- Anderson pictured center

Medal record
Men's Greco-Roman wrestling
Representing the United States
Pan American Games
| Silver medal – second place | 1971 Cali | 82 kg |
Men's Sambo
Representing the United States
Pan American Championships
| Gold medal – first place | 1977 Mexico City | 90 kg |
| Gold medal – first place | 1979 San Diego | 100 kg |

= Bob Anderson (wrestler) =

American wrestler and coach

Bob Anderson (born 1943) is an American former wrestler and coach. Anderson was born in Oakland, California and raised in Redondo Beach, California.

== Early life ==
Anderson attended South High School in Torrance, California, where he placed 3rd his junior year, and finished as a California CIF Southern Section runner-up and helping his team to a CIF dual runner-up finish his senior year.

== College ==
In college, Anderson first attended El Camino College, where he won CCCAA championship twice and All-American twice winning as a freshman including his sophomore season with a record-breaking 1 loss the whole season. He was also inducted in the El Camino College Hall of Fame. He ended up transferring to Adams State College, where became a two-time NAIA All-American, and was a Rocky Mountain Champion. Anderson was also an NCAA Division I All-American, by placing sixth in the University division of the NCAA tournament.

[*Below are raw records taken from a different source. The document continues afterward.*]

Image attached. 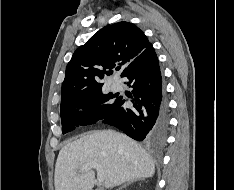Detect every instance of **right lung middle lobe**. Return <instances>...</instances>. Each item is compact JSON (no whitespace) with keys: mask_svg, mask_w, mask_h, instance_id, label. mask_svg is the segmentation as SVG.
Masks as SVG:
<instances>
[{"mask_svg":"<svg viewBox=\"0 0 234 190\" xmlns=\"http://www.w3.org/2000/svg\"><path fill=\"white\" fill-rule=\"evenodd\" d=\"M115 95H104L102 89L84 93L61 104V122L63 134L70 132L79 125L94 124L108 117L118 100Z\"/></svg>","mask_w":234,"mask_h":190,"instance_id":"1","label":"right lung middle lobe"}]
</instances>
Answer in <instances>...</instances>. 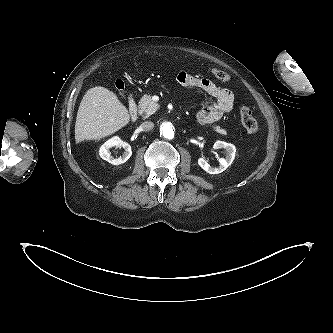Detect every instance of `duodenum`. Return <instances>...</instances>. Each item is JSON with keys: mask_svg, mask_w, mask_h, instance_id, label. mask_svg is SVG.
Wrapping results in <instances>:
<instances>
[{"mask_svg": "<svg viewBox=\"0 0 333 333\" xmlns=\"http://www.w3.org/2000/svg\"><path fill=\"white\" fill-rule=\"evenodd\" d=\"M129 115H130V119L132 121H135L138 116V109H137V105H136V102H135V99L133 98V96L129 97Z\"/></svg>", "mask_w": 333, "mask_h": 333, "instance_id": "1", "label": "duodenum"}]
</instances>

In 2015, Adams was inducted into the Adams State University Athletics Hall of Fame.

== Greco-Roman wrestling ==
In 1968, Anderson began his senior level wrestling career when he won the Western Regional Olympic trials and then the 1968 Olympic trials in Greco-Roman. In 1971, placed 2nd at the Greco-Roman World Team trials. Anderson last competed in Greco-Roman wrestling at the 1979 Pan American championships.

== Coaching career ==
Shortly after his fall in the world championships, he became a coach. He coached his first competition in Mexico City leading his team to a team title. In 1978, Anderson traveled to Brazil, also leading two national teams to victory in the Sambo tournament. During this time, Anderson trained Rolls Gracie, whom he would teach techniques like the Americana Arm Bar. In 1984 Anderson was an assistant coach for a 3rd-placing national wrestling team in the Olympics held in Los Angeles. He was also a 1996 US Olympic Team Greco-Roman wrestling coach.

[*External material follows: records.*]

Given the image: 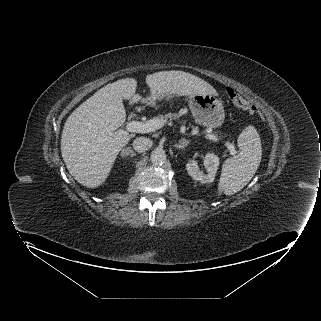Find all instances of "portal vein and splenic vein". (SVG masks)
Returning <instances> with one entry per match:
<instances>
[{"label": "portal vein and splenic vein", "instance_id": "portal-vein-and-splenic-vein-1", "mask_svg": "<svg viewBox=\"0 0 321 321\" xmlns=\"http://www.w3.org/2000/svg\"><path fill=\"white\" fill-rule=\"evenodd\" d=\"M163 125L164 122L158 119H152L146 122L132 121L127 124L126 129L129 132L149 133L161 128ZM205 138L213 141H220V138L214 134H207ZM225 146L230 150L231 154L236 153L235 148L231 143L226 142Z\"/></svg>", "mask_w": 321, "mask_h": 321}]
</instances>
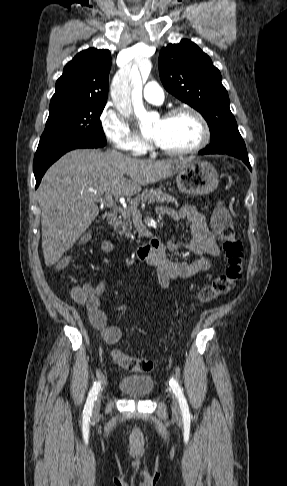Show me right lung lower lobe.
Wrapping results in <instances>:
<instances>
[{
  "instance_id": "1",
  "label": "right lung lower lobe",
  "mask_w": 287,
  "mask_h": 486,
  "mask_svg": "<svg viewBox=\"0 0 287 486\" xmlns=\"http://www.w3.org/2000/svg\"><path fill=\"white\" fill-rule=\"evenodd\" d=\"M96 144H72L50 150L37 151L33 162V171L36 179V188L48 167L66 152L76 148H99Z\"/></svg>"
}]
</instances>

In 2003, he became the World Masters Wrestling Champion at 211 lbs. Anderson has also trained wrestlers such as Rulon Gardner, Dan Henderson, Heath Sims, and Randy Couture. Within the sport of wrestling, Anderson is a longtime champion, coach, and mentor. Every other year Anderson would host camps for wrestlers.

In 2009, he earned the Lifetime Service to Wrestling award by the National Wrestling Hall of Fame California chapter and later the California Wrestling Hall of Fame in 2018.